Helped by positive macroeconomic data from ISM, University of Michigan (consumer sentiment), and the Labor Department (payroll report), the Dow Jones Average (DJA) crossed the 14,000 mark on Friday, the first time since 2007. S&P 500 (SPY) crossed the 1500 a few days earlier, while Nasdaq edged towards the 3,180 mark - all three indexes are up sharply over the last twelve months.
What does it mean for investors? Will the Dow Jones continue its ascend towards its old time high of 14,165, off to new highs or regress towards the 13,000 mark? What about the rest of the market? Will an interest rate spike spoil the party?
In a cover story in this weekend's Barron's, Andrew Bary argues that Wall Street is heading for new highs, favoring investments in high technology companies with low multiples like Microsoft (MSFT) and Cisco Systems (CSCO) in the technology sector, and Devon Energy (DVN) and Apache (APA) in the energy sector.

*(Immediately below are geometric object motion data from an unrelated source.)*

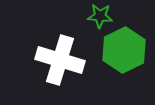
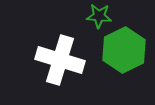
green star: moved 1 px left
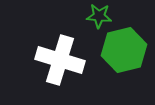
green hexagon: rotated 12 degrees clockwise
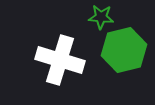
green star: moved 2 px right, 1 px down
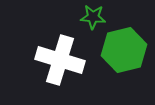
green star: moved 8 px left
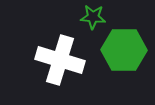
green hexagon: rotated 15 degrees clockwise
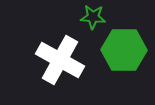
white cross: rotated 12 degrees clockwise
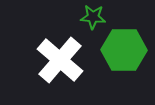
white cross: rotated 12 degrees clockwise
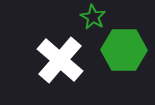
green star: rotated 25 degrees clockwise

We agree with the Barron's assessment, as plenty of liquidity, rising money flows into capital funds, and an improving macroeconomic environment will add fuel to the rally. We should further point to two developments that may keep interest rates from spiking. First, while the employment situation has been improving, unemployment is heading closer to 8 percent rather than 6.5 percent, a number Bernanke and markets watch to determine whether interest rates should head in the other direction. Second, the yen tsunami is an "act of God" for US Treasuries. It will provide the very much-needed cushion as investors begin to flee bonds, concerned about the prospect of a stronger economy pushing interest rates higher.